──────── SOURCE RECORDS ────────

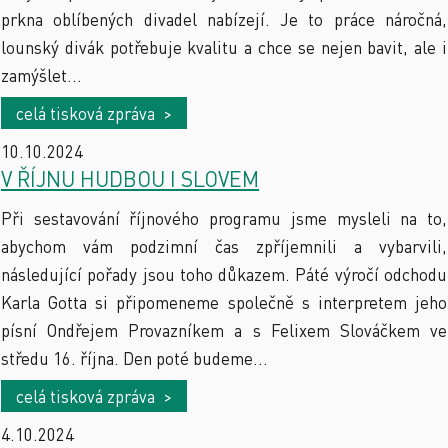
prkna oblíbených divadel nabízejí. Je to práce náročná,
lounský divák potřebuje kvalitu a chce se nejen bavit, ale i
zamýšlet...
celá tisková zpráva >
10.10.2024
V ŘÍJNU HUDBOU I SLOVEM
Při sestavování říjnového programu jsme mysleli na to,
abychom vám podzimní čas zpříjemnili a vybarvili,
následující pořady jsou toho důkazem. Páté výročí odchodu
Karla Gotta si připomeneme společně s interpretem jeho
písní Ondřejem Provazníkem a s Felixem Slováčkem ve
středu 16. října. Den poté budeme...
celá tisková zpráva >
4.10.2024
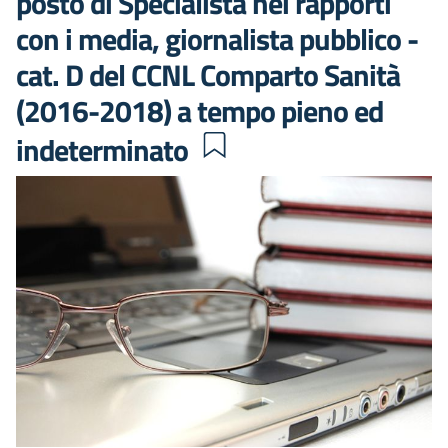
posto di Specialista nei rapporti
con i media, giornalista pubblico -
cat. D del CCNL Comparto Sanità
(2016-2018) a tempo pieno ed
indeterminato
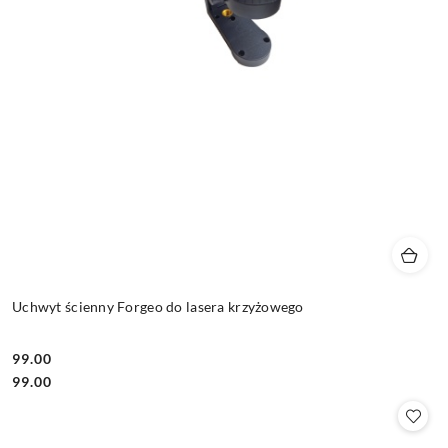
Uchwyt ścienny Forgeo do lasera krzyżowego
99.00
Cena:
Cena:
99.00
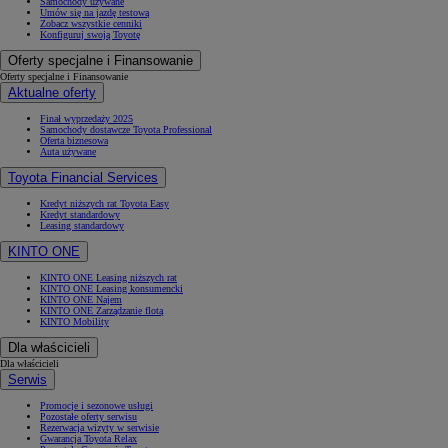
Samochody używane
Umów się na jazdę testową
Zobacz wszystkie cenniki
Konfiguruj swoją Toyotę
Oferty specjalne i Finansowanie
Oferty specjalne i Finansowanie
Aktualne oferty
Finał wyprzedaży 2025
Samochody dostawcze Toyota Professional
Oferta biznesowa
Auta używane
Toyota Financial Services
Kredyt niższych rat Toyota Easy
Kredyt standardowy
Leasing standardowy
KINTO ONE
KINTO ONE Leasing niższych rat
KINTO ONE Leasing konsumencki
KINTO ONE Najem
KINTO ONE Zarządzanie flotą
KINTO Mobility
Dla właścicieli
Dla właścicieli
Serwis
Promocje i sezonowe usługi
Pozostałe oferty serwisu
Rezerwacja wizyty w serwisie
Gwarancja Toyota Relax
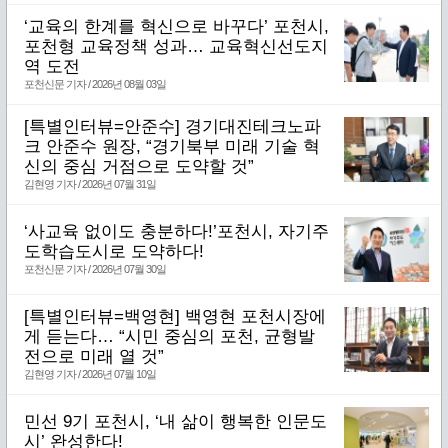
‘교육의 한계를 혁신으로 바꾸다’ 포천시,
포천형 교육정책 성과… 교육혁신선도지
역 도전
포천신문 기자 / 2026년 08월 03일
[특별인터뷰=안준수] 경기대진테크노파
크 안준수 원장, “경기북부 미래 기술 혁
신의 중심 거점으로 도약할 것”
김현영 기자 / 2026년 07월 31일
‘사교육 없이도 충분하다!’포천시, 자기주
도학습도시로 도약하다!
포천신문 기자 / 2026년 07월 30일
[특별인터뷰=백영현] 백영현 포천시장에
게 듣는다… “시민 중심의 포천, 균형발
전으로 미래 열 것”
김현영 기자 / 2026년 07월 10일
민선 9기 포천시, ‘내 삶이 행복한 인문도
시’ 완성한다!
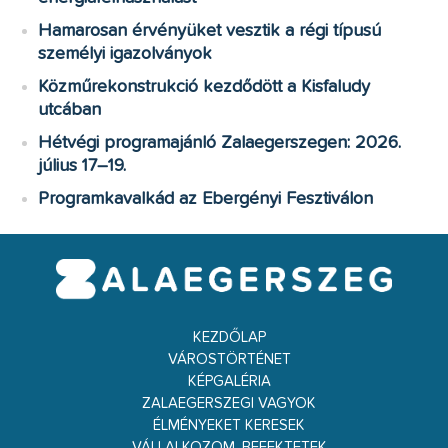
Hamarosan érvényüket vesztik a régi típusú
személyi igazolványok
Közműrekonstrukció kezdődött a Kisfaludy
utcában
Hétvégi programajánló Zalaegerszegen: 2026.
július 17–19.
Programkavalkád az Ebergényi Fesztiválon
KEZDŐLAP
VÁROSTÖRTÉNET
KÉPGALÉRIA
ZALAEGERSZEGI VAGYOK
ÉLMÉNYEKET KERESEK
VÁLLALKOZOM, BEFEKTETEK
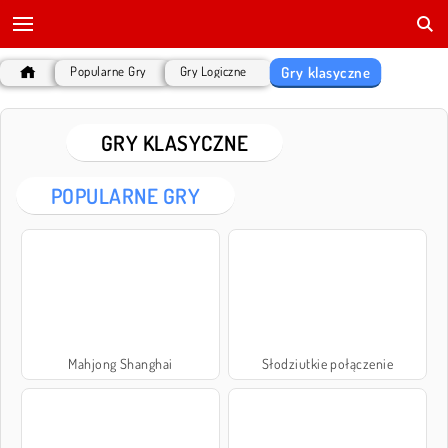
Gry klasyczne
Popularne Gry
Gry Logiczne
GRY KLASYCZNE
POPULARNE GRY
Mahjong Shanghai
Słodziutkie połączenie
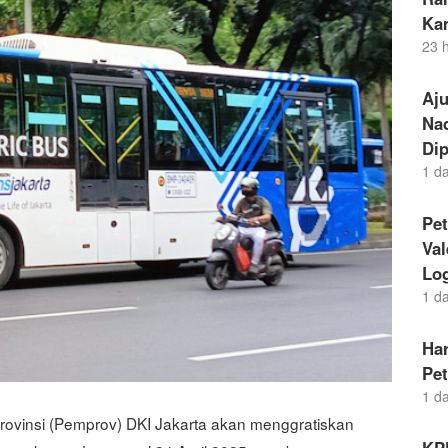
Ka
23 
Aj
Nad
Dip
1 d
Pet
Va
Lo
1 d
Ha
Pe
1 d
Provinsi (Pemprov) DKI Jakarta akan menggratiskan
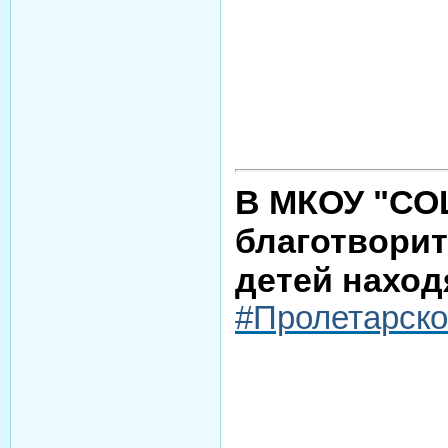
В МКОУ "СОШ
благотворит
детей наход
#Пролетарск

────────

> [PROBLEM REQUIREMENTS] All that belongs in the answer is the lines from the line with "následující pořady jsou" through the closing line of the entries, inclusive, transcribed exactly and free of pictures.

> [SOLUTION FOR THIS TASK]
následující pořady jsou toho důkazem. Páté výročí odchodu
Karla Gotta si připomeneme společně s interpretem jeho
písní Ondřejem Provazníkem a s Felixem Slováčkem ve
středu 16. října. Den poté budeme...
celá tisková zpráva >
4.10.2024
posto di Specialista nei rapporti
con i media, giornalista pubblico -
cat. D del CCNL Comparto Sanità
(2016-2018) a tempo pieno ed
indeterminato
Uchwyt ścienny Forgeo do lasera krzyżowego
99.00
Cena:
Cena:
99.00
Samochody używane
Umów się na jazdę testową
Zobacz wszystkie cenniki
Konfiguruj swoją Toyotę
Oferty specjalne i Finansowanie
Oferty specjalne i Finansowanie
Aktualne oferty
Finał wyprzedaży 2025
Samochody dostawcze Toyota Professional
Oferta biznesowa
Auta używane
Toyota Financial Services
Kredyt niższych rat Toyota Easy
Kredyt standardowy
Leasing standardowy
KINTO ONE
KINTO ONE Leasing niższych rat
KINTO ONE Leasing konsumencki
KINTO ONE Najem
KINTO ONE Zarządzanie flotą
KINTO Mobility
Dla właścicieli
Dla właścicieli
Serwis
Promocje i sezonowe usługi
Pozostałe oferty serwisu
Rezerwacja wizyty w serwisie
Gwarancja Toyota Relax
‘교육의 한계를 혁신으로 바꾸다’ 포천시,
포천형 교육정책 성과… 교육혁신선도지
역 도전
포천신문 기자 / 2026년 08월 03일
[특별인터뷰=안준수] 경기대진테크노파
크 안준수 원장, “경기북부 미래 기술 혁
신의 중심 거점으로 도약할 것”
김현영 기자 / 2026년 07월 31일
‘사교육 없이도 충분하다!’포천시, 자기주
도학습도시로 도약하다!
포천신문 기자 / 2026년 07월 30일
[특별인터뷰=백영현] 백영현 포천시장에
게 듣는다… “시민 중심의 포천, 균형발
전으로 미래 열 것”
김현영 기자 / 2026년 07월 10일
민선 9기 포천시, ‘내 삶이 행복한 인문도
시’ 완성한다!
Hamarosan érvényüket vesztik a régi típusú
személyi igazolványok
Közműrekonstrukció kezdődött a Kisfaludy
utcában
Hétvégi programajánló Zalaegerszegen: 2026.
július 17–19.
Programkavalkád az Ebergényi Fesztiválon
KEZDŐLAP
VÁROSTÖRTÉNET
KÉPGALÉRIA
ZALAEGERSZEGI VAGYOK
ÉLMÉNYEKET KERESEK
VÁLLALKOZOM, BEFEKTETEK
Gry klasyczne
Popularne Gry
Gry Logiczne
GRY KLASYCZNE
POPULARNE GRY
Mahjong Shanghai
Słodziutkie połączenie
Ka
23 
Aj
Nad
Dip
1 d
Pet
Va
Lo
1 d
Ha
Pe
1 d
Provinsi (Pemprov) DKI Jakarta akan menggratiskan
В МКОУ "СОШ
благотворит
детей наход
#Пролетарск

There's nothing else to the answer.